[[ Dataset extract open ]]
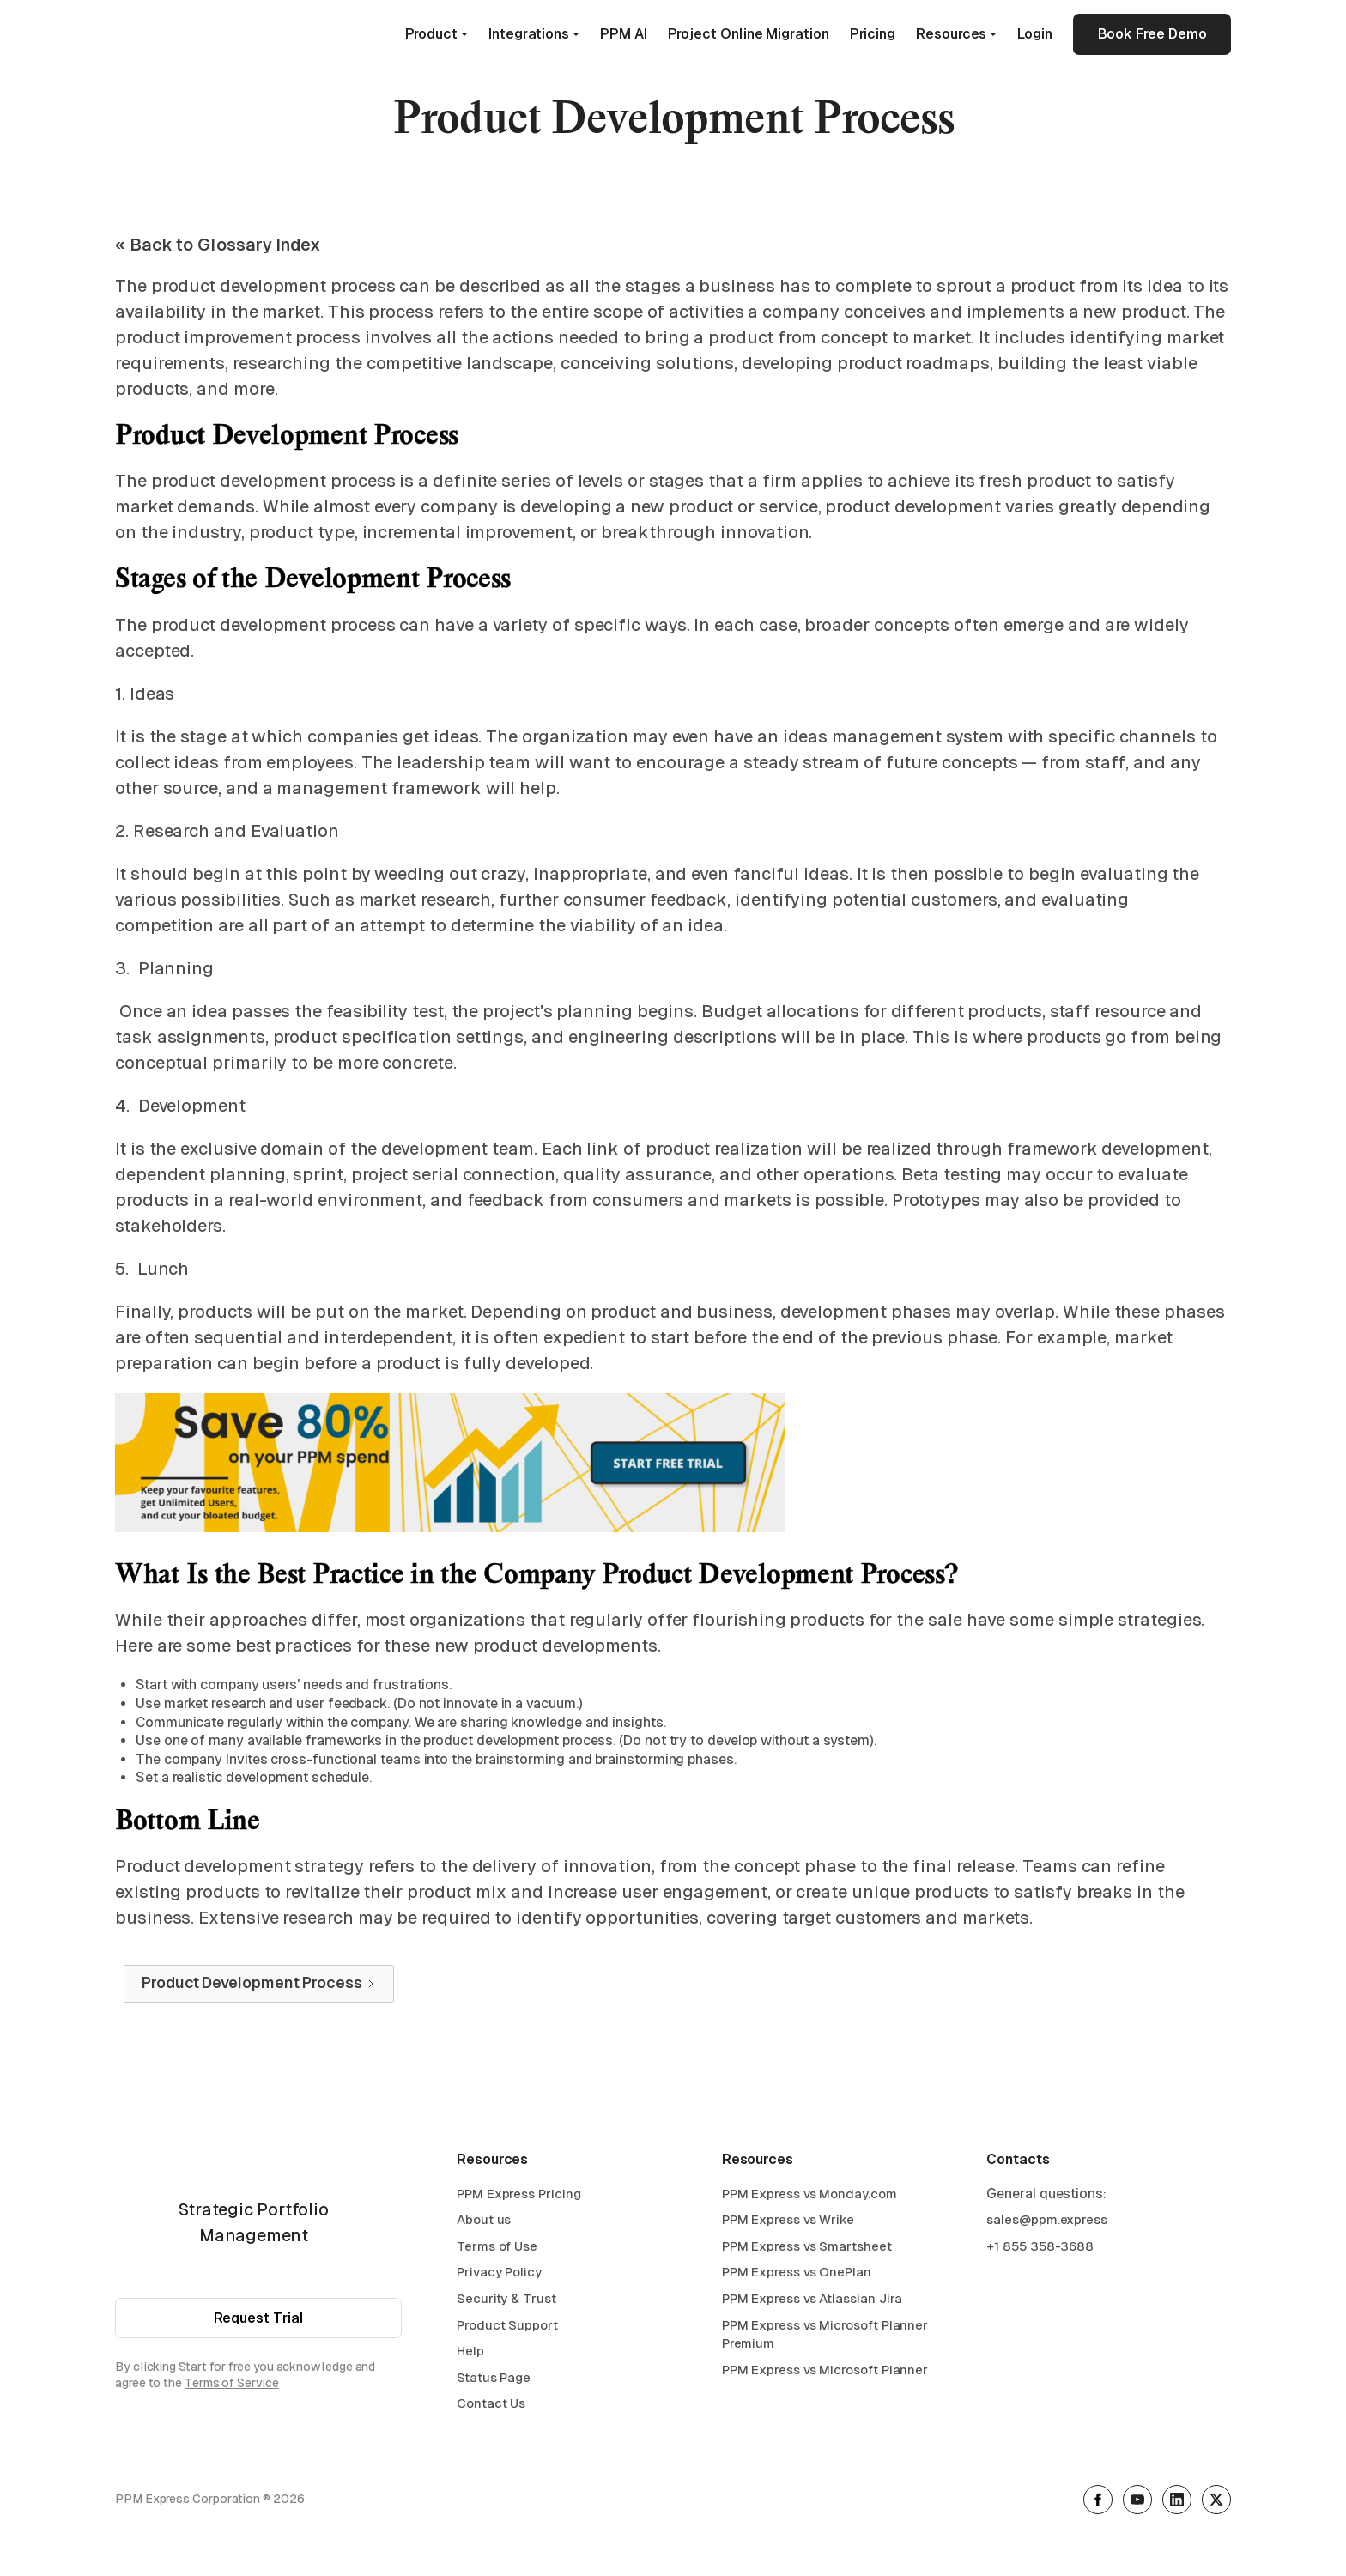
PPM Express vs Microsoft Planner (825, 2369)
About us (484, 2219)
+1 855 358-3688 (1040, 2246)
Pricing (872, 34)
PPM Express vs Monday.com (809, 2193)
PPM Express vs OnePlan (796, 2271)
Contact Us (491, 2403)
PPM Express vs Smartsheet (807, 2246)
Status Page (494, 2377)
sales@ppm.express (1046, 2219)
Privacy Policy (499, 2271)
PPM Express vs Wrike (788, 2219)
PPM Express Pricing (518, 2193)
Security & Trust (506, 2298)
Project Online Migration (748, 34)
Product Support (507, 2325)
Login (1034, 34)
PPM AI (623, 34)
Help (470, 2350)
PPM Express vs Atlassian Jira (812, 2298)
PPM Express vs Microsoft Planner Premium (825, 2334)
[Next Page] (259, 1984)
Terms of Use (497, 2246)
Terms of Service (232, 2383)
[[ Dataset extract closed ]]
**What you are asked to do**
Before printing the records again, strip out the pictures; change nothing else.

**Solution below**
PPM Express vs Microsoft Planner (825, 2369)
About us (484, 2219)
+1 855 358-3688 (1040, 2246)
Pricing (872, 34)
PPM Express vs Monday.com (809, 2193)
PPM Express vs OnePlan (796, 2271)
Contact Us (491, 2403)
PPM Express vs Smartsheet (807, 2246)
Status Page (494, 2377)
sales@ppm.express (1046, 2219)
Privacy Policy (499, 2271)
PPM Express vs Wrike (788, 2219)
PPM Express Pricing (518, 2193)
Security & Trust (506, 2298)
Project Online Migration (748, 34)
Product Support (507, 2325)
Login (1034, 34)
PPM AI (623, 34)
Help (470, 2350)
PPM Express vs Atlassian Jira (812, 2298)
PPM Express vs Microsoft Planner Premium (825, 2334)
[Next Page] (259, 1984)
Terms of Use (497, 2246)
Terms of Service (232, 2383)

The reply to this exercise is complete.